[Opening Material provided section]

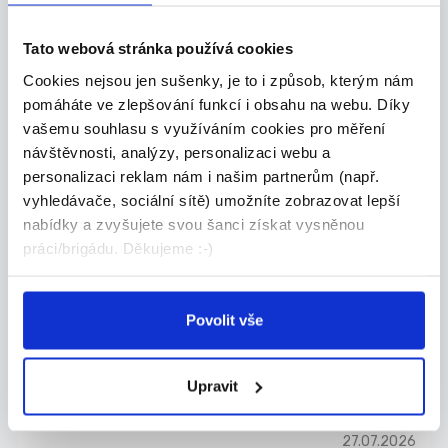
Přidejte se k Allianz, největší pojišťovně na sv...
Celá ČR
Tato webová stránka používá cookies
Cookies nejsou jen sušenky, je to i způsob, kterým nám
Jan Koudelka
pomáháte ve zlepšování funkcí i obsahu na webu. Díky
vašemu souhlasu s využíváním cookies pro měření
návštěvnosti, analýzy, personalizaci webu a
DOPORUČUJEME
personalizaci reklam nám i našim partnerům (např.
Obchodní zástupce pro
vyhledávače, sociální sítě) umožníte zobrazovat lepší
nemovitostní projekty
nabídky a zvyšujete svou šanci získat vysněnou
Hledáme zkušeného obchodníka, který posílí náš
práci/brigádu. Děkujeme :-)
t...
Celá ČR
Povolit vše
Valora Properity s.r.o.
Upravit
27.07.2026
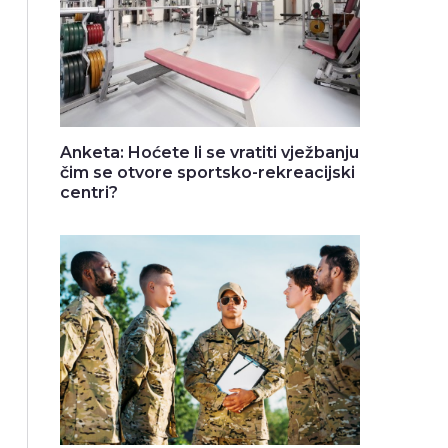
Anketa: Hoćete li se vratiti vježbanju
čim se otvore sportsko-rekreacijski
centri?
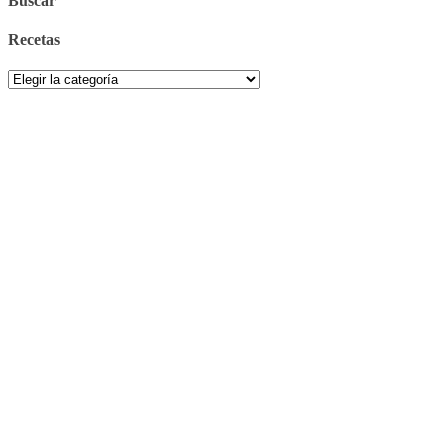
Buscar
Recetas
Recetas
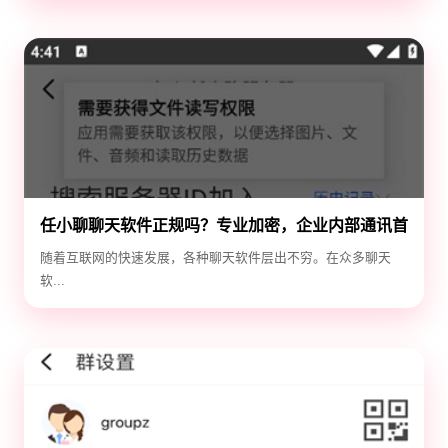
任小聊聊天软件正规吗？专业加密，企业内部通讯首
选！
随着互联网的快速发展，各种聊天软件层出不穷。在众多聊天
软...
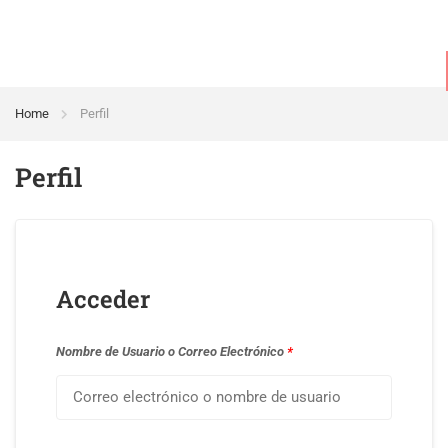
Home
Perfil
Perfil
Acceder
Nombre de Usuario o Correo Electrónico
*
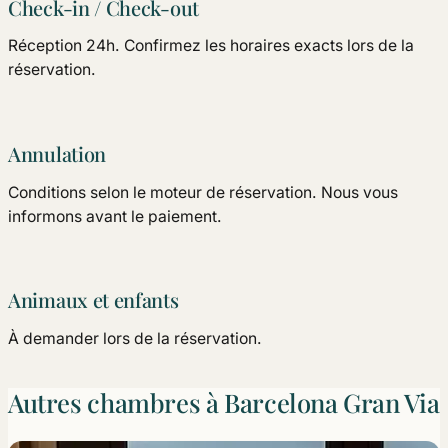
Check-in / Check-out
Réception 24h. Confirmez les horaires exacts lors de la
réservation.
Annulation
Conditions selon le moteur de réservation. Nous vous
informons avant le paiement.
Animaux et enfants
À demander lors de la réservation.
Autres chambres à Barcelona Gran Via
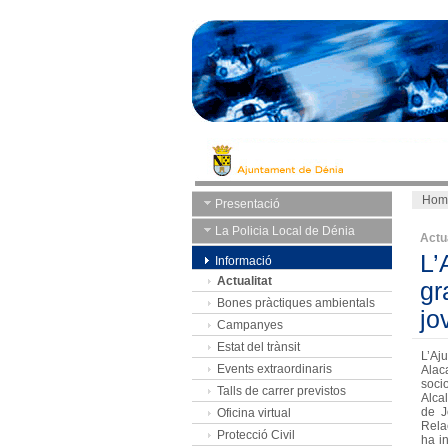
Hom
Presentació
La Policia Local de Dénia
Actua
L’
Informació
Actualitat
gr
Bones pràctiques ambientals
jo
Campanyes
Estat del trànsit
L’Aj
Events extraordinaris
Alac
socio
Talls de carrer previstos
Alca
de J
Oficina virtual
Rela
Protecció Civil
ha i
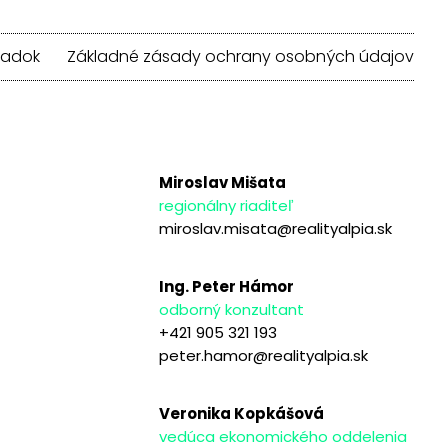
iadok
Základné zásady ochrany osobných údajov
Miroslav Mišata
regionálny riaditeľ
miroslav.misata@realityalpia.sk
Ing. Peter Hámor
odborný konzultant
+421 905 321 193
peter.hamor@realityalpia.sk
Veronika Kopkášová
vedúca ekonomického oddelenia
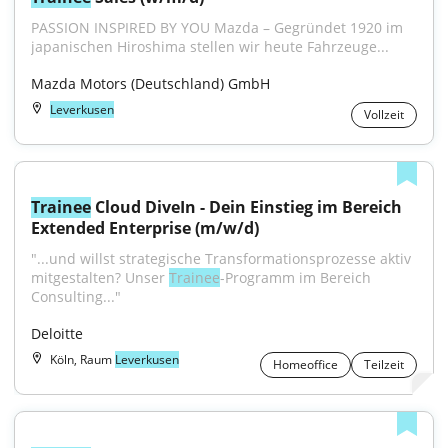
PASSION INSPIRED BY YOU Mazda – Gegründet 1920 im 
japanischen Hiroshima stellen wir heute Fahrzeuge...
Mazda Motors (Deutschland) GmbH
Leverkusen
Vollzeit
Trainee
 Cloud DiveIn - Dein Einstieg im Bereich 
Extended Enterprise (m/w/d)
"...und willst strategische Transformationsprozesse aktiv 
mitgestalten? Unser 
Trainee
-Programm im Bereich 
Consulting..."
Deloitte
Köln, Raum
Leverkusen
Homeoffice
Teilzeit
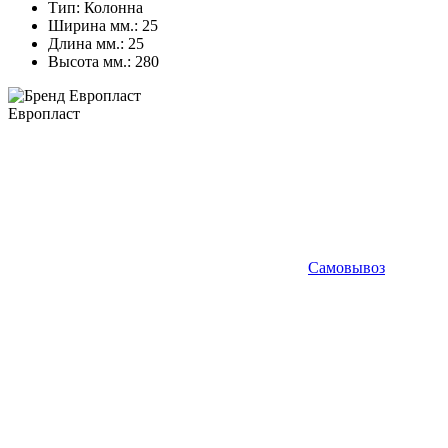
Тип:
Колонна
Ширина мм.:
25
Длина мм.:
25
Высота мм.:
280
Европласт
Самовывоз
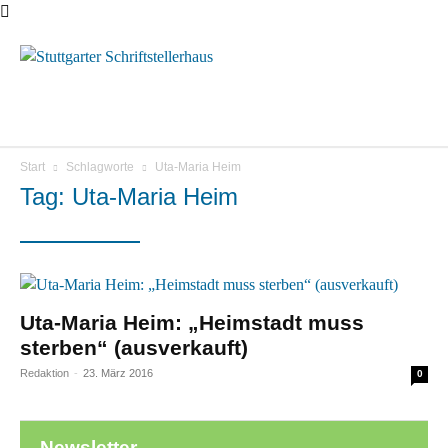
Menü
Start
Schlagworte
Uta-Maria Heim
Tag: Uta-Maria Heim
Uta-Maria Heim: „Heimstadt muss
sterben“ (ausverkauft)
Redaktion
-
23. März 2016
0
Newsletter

[Closing Material provided section]
[Opening Material provided section]

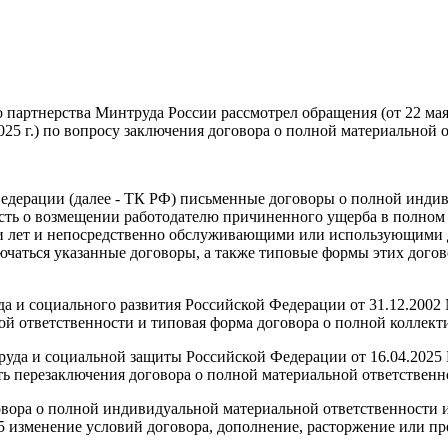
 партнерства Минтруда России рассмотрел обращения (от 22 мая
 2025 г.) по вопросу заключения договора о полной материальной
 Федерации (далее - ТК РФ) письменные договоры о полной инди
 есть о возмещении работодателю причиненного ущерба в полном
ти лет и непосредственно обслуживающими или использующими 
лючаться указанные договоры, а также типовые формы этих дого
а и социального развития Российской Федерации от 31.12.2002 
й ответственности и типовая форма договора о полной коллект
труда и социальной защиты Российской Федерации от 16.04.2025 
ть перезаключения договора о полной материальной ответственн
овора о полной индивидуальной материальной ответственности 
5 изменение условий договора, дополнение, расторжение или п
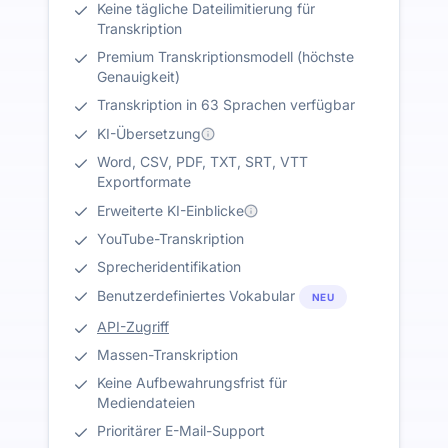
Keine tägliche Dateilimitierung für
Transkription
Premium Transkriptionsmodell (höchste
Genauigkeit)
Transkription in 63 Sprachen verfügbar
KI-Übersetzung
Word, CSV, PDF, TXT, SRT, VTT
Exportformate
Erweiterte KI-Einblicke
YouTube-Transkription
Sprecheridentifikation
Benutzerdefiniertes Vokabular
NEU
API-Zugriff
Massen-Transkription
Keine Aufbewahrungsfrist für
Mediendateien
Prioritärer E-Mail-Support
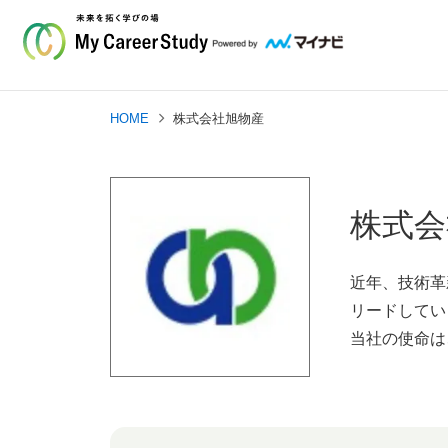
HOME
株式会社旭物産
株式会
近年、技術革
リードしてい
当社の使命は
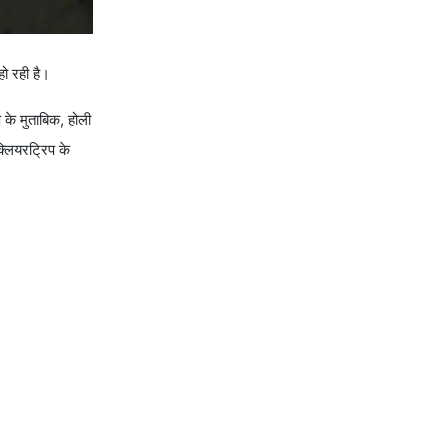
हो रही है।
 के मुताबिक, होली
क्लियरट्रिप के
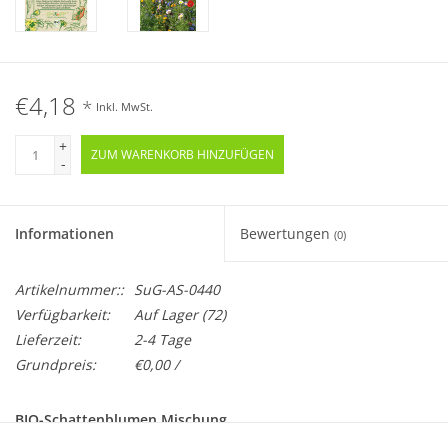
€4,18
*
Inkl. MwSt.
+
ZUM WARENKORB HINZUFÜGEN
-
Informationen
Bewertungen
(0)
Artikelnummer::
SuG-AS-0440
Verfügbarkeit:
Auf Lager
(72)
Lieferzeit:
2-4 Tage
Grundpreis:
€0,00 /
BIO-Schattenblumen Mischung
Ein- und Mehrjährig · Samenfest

[Closing Material provided section]
[Opening Material provided section]

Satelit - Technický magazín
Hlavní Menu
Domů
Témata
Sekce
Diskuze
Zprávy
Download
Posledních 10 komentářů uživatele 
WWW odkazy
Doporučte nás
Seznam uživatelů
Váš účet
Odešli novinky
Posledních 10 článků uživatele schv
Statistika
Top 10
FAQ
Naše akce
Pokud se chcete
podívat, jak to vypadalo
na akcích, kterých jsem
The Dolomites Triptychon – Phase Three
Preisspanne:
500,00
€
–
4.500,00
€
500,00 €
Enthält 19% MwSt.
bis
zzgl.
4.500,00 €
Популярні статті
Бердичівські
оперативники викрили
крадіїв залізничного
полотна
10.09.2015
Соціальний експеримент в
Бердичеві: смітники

[Closing Material provided section]

● **Prompt**
Of the lines above, retype only those from the line containing "Přidejte se k" through the line containing "Povolit vše", including both, exactly.

● **Finished task**
Přidejte se k Allianz, největší pojišťovně na sv...
Celá ČR
Tato webová stránka používá cookies
Cookies nejsou jen sušenky, je to i způsob, kterým nám
Jan Koudelka
pomáháte ve zlepšování funkcí i obsahu na webu. Díky
vašemu souhlasu s využíváním cookies pro měření
návštěvnosti, analýzy, personalizaci webu a
DOPORUČUJEME
personalizaci reklam nám i našim partnerům (např.
Obchodní zástupce pro
vyhledávače, sociální sítě) umožníte zobrazovat lepší
nemovitostní projekty
nabídky a zvyšujete svou šanci získat vysněnou
Hledáme zkušeného obchodníka, který posílí náš
práci/brigádu. Děkujeme :-)
t...
Celá ČR
Povolit vše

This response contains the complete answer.